É o tipo de virada que a série quase nunca se permitiu. Em Diablo, Diablo II, III e IV, o jogador sempre chegou a tempo — ou pelo menos a tempo o bastante para empurrar o apocalipse de volta para baixo do tapete. Aqui, o tapete já pegou fogo.
Um século depois de Diablo IV
O novo jogo se passa cerca de cem anos após os eventos de Diablo IV. Westmarch aparece no centro dessa nova era: Diablo governa a partir do trono da cidade e usa gente e almas como peça no Conflito Eterno. O tom do teaser é pesado, cinematográfico e propositalmente seco. Pouca exposição. Muita cinza.
Detalhes de campanha ainda são escassos, o que faz sentido. O projeto está em estágio inicial. O que a Blizzard quis deixar claro neste primeiro contato é o recorte narrativo, não o build de personagem da semana.
Ainda assim, o painel Diablo V: Forjando a Nova Era (ou Forging the Next Era, no original) avançou um pouco além do trailer. A equipe de desenvolvimento subiu ao palco para falar de mundo, classes e da ideia de construir um Santuário que já perdeu a guerra.

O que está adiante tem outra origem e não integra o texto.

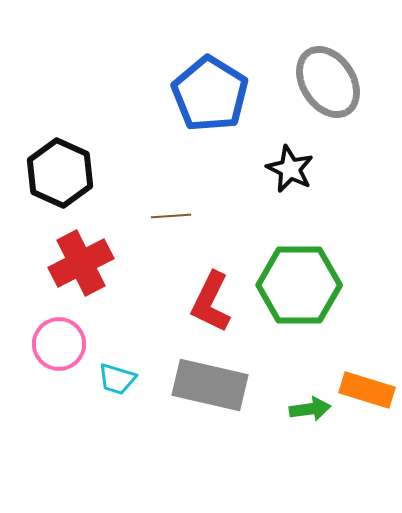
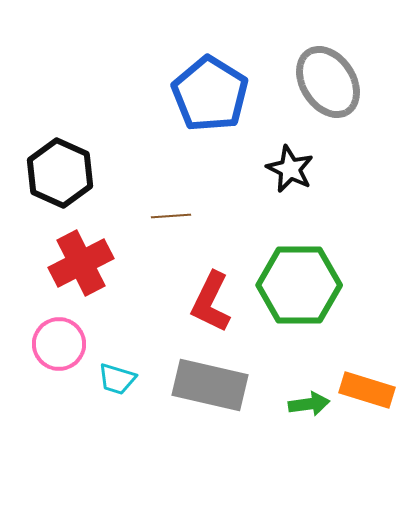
green arrow: moved 1 px left, 5 px up
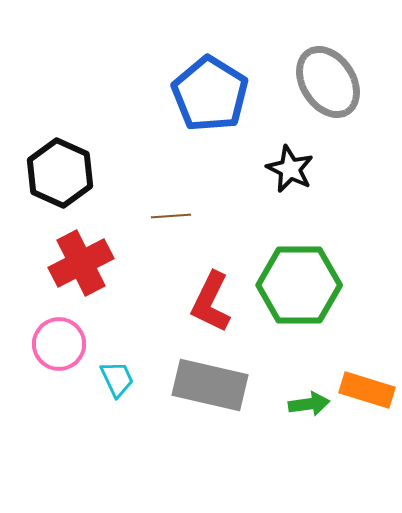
cyan trapezoid: rotated 132 degrees counterclockwise
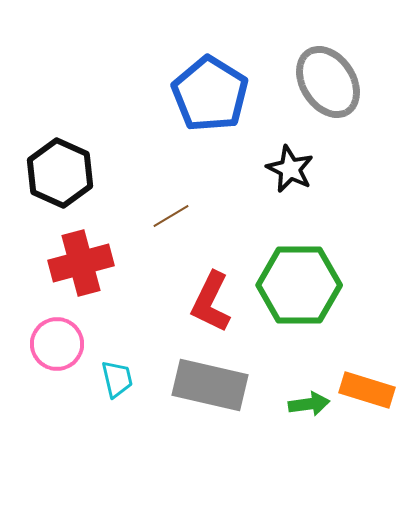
brown line: rotated 27 degrees counterclockwise
red cross: rotated 12 degrees clockwise
pink circle: moved 2 px left
cyan trapezoid: rotated 12 degrees clockwise
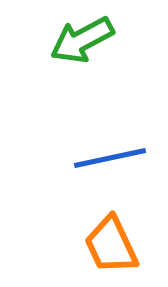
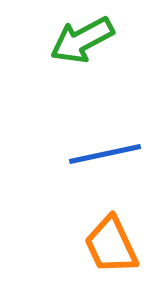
blue line: moved 5 px left, 4 px up
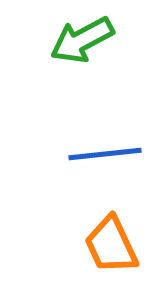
blue line: rotated 6 degrees clockwise
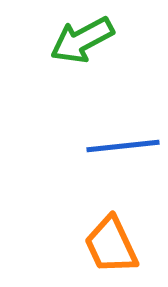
blue line: moved 18 px right, 8 px up
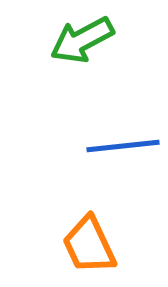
orange trapezoid: moved 22 px left
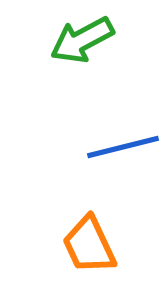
blue line: moved 1 px down; rotated 8 degrees counterclockwise
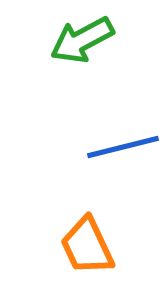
orange trapezoid: moved 2 px left, 1 px down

Três classes saíram do painel. Duas são retornos conhecidos de Diablo III: o Caçador de Demônios e o Monge. A terceira é inédita, o Cavaleiro da Praga (Plague Knight), pensado em torno de espalhar doença e depois consumi-la como fonte de poder. A Blizzard também afirmou que pretende levar ao lançamento mais classes do que qualquer Diablo anterior — promessa grande, feita com três anos de folga no calendário.

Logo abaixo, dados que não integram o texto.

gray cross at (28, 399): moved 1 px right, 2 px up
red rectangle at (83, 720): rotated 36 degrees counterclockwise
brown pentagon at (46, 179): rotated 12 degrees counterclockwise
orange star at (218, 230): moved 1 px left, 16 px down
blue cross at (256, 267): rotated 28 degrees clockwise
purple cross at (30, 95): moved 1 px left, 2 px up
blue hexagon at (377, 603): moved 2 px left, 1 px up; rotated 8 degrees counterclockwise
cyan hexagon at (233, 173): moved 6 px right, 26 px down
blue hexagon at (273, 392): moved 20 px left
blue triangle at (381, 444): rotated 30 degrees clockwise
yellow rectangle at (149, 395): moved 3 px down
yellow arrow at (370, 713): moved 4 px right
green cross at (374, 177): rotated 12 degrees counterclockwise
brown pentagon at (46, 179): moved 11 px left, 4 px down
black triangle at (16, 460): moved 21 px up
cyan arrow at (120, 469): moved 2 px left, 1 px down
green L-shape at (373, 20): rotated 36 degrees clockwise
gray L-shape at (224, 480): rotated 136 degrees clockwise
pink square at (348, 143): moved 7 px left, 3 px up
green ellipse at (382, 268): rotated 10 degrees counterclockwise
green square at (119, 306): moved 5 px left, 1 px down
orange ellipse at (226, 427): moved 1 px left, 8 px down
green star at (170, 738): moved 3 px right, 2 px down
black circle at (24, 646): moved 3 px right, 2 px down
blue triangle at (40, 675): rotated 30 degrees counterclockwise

Há ainda um aceno claro para quem nunca fez as pazes com a itemização mais recente da série. O estúdio falou em equipamentos com requisito de atributo, itens grandes ocupando mais espaço no inventário e o retorno de runas, palavras rúnicas e sets, com Diablo II como referência. Em bom português: querem que o loot volte a ser legível e memorável, não só um número subindo na tela.
Plataformas, por enquanto, não foram confirmadas.

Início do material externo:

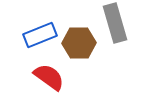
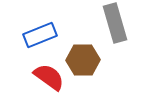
brown hexagon: moved 4 px right, 17 px down
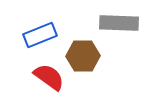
gray rectangle: moved 4 px right; rotated 72 degrees counterclockwise
brown hexagon: moved 4 px up
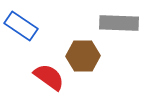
blue rectangle: moved 19 px left, 9 px up; rotated 56 degrees clockwise
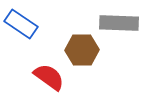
blue rectangle: moved 2 px up
brown hexagon: moved 1 px left, 6 px up
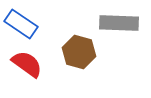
brown hexagon: moved 3 px left, 2 px down; rotated 16 degrees clockwise
red semicircle: moved 22 px left, 13 px up
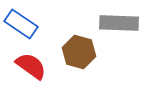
red semicircle: moved 4 px right, 2 px down
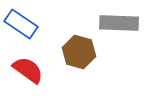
red semicircle: moved 3 px left, 4 px down
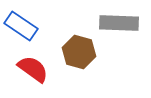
blue rectangle: moved 2 px down
red semicircle: moved 5 px right, 1 px up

2029 está longe. E a Blizzard sabe disso
A janela anunciada é a primavera de 2029 no hemisfério norte. Traduzindo para o calendário brasileiro, estamos falando do outono daquele ano. É uma data cedo demais para convencer e tarde demais para acalmar quem queria novidade jogável ontem. A própria equipe admitiu que o jogo ainda está no começo e que, a partir de 2027, pretende soltar atualizações regulares sobre o andamento.
Quem acompanhou o caminho de Diablo IV — anunciado em 2019, lançado em 2023 — já sabe o que esse tipo de folga no cronograma costuma significar. Pode ser maturidade. Pode ser folga para o projeto respirar. Pode ser as duas coisas.
O anúncio também cai no ano em que a franquia completa três décadas. Desde o original de 1996, Diablo passou de 130 milhões de jogadores no mundo. A Blizzard usou a BlizzCon para olhar para frente e, ao mesmo tempo, lembrar que Diablo IV continua na ativa, com temporada nova e outros planos paralelos. Tem até série animada em desenvolvimento com a Netflix, anunciada no mesmo fim de semana. O V, no entanto, é o recado principal: a próxima geração da série não vai repetir o mesmo ciclo de “impedir o fim”.
O fim já aconteceu. Agora o estúdio quer saber o que o jogador se torna quando o mundo já caiu.
Por enquanto, o que existe é um teaser, um recorte de lore ousado, três classes e uma data no horizonte. Pouco para quem quer build. Bastante para quem só queria saber se ainda havia um Diablo grande no forno.